Thanks for your input Rob. I probably should split the hive.....I just don't have another top bar sitting around and splitting to a Lang would really be a pain.
Aloha,
Jim
ps
Oh Rob, what would you think about a screen bottom for the Golden Mean?


----------



## robherc (Mar 17, 2012)

99 times out of 100, I'll vote "NO" on SBBs...the only time I'd really consider one to be more asset than liability is if you're installing it above a solid bottom, or solid tray, to catch SHB and varroa in. ... of course, that's my opinion, and I know there are plentyy of beeks (probably some commercial guys, even) who'll entirely disagree.

Also, if you're interested in a BYOH (Build-Your-Own-Hive) project, I'm working on publishing designs for my latest generation, fully Lang compatible, hybrid TBH bars, hive bodies, and Bee Vacs (with nucs and Lang/TBH switchover boxes coming soon) at http://www.robherc.com/bees/Projects/MarkIII/index.html
The plans are free for anyone to use/modify at will, and feel free to PM me if you want more info on them/have suggestions for improvements. Or, you can make a longer Golden Mean hive, so that you don't have TBH boxes with different sized top bars in your apiary.


----------



## shannonswyatt (May 7, 2012)

Rob, I checked out the site. Nice job on the bars. I may try to make some like that. 

I noticed you are using plywood on your hive body. Are you using some special plywood? Wondering how the life of the wood is.


----------



## robherc (Mar 17, 2012)

The plywood is "11/32 category BC sanded" from Lowes. I don't have any boxes that are over 3yrs old yet, but I do have a couple of boxes that are about 2 months shy of the 3 year mark, so far they've held up beautifully (those two were painted on the outside, but I have 5 2yr old boxes that are unpainted & in good condition too). I would NOT, however, recommend using ply for the lids...I've tried it & even when painted, it's nearly impossible to keep it from warping & ruining the bee space above the bars 
My most recent lids have been made from 3/4" thickness slats that I cut from 2x4 stock, then ran over the router table to make "tongue in groove" joints...joined 'em together like hardwood flooring...works well, but requires a lot of finish sanding, and quite a bit of effort. (so I'm still considering other options there)


----------



## shannonswyatt (May 7, 2012)

OK, so you are running your top like the top of a Lang with bee space about the bars. I was thinking you put something over top of the bars (no bee space) and then used an outer cover to close it up.


----------



## robherc (Mar 17, 2012)

yes, bee space up top, and a 3-4" wide, by 3/8" high top entrance notched into the top of the front wall...bees enter that notch, right up against the underside of the lid. It serves 2 purposes for me:
1) It allows the bees to fan out the very hottest of the hot air from the hive simply by fanning it over the top bars & out the entrance
2) It allows the bees to enter the hive over the bars, crawl directly to whichever bar they're heading for, then climb down on that comb directly, without interfering with other bees working on other tasks down inside, where the combs all are.


----------



## Dirtslinger2 (Dec 9, 2007)

My first tb was modeled after a Golden Mean. Way too small and we have a short season. It's almost like a swarm machine. Not good for a new beekeeper in my opinion.


----------



## Merlinspop (Nov 4, 2010)

PatBeek said:


> .
> So what's the huge downside to a swarming hive, unless you are a big honey producer/pollinator?

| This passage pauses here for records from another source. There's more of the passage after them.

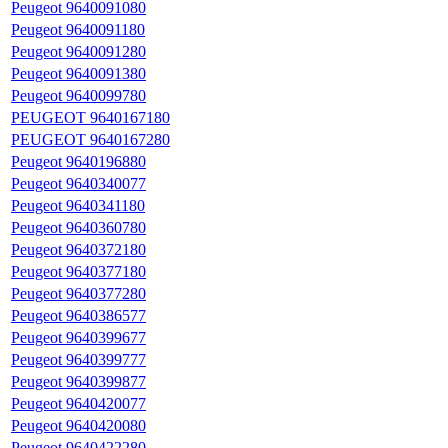
Peugeot 9640091080
Peugeot 9640091180
Peugeot 9640091280
Peugeot 9640091380
Peugeot 9640099780
PEUGEOT 9640167180
PEUGEOT 9640167280
Peugeot 9640196880
Peugeot 9640340077
Peugeot 9640341180
Peugeot 9640360780
Peugeot 9640372180
Peugeot 9640377180
Peugeot 9640377280
Peugeot 9640386577
Peugeot 9640399677
Peugeot 9640399777
Peugeot 9640399877
Peugeot 9640420077
Peugeot 9640420080
Peugeot 9640422280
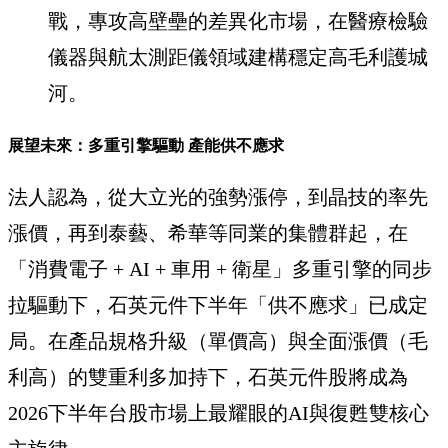
戰，專攻高壁壘的差異化市場，在醫療檢驗
儀器與航太測距儀領域建構穩定高毛利護城
河。
展望未來：多重引擎驅動 產能供不應求
法人認為，從大立光的強勢漲停，到晶技的率先
漲價，再到泰藝、希華等同業的集體群起，在
「消費電子 + AI + 車用 + 衛星」多重引擎的同步
拉驅動下，石英元件下半年「供不應求」已成定
局。在產品規格升級（單價高）與全面漲價（毛
利高）的雙重利多加持下，石英元件股將成為
2026下半年台股市場上最耀眼的AI與復甦雙核心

Last fall, my single tbh threw off a swarm very late sept/oct timeframe. Very few drones remained and the queenless hive was dead by Thanksgiving. 

On the bright side, the package I just installed today have a full hive of good comb with lots of stores. 

Queen was dead so I didn't direct release the replacement that I brought home 4 hours after I shook the bees in. The girls were super-excited to have a live queen. They went from being very agitated and flying all over, to calmly setting up shop in about an hour.


----------



## Colleen O. (Jun 5, 2012)

Bump


----------



## Michael Bush (Aug 2, 2002)

>They look nice, but I think they must be too small. 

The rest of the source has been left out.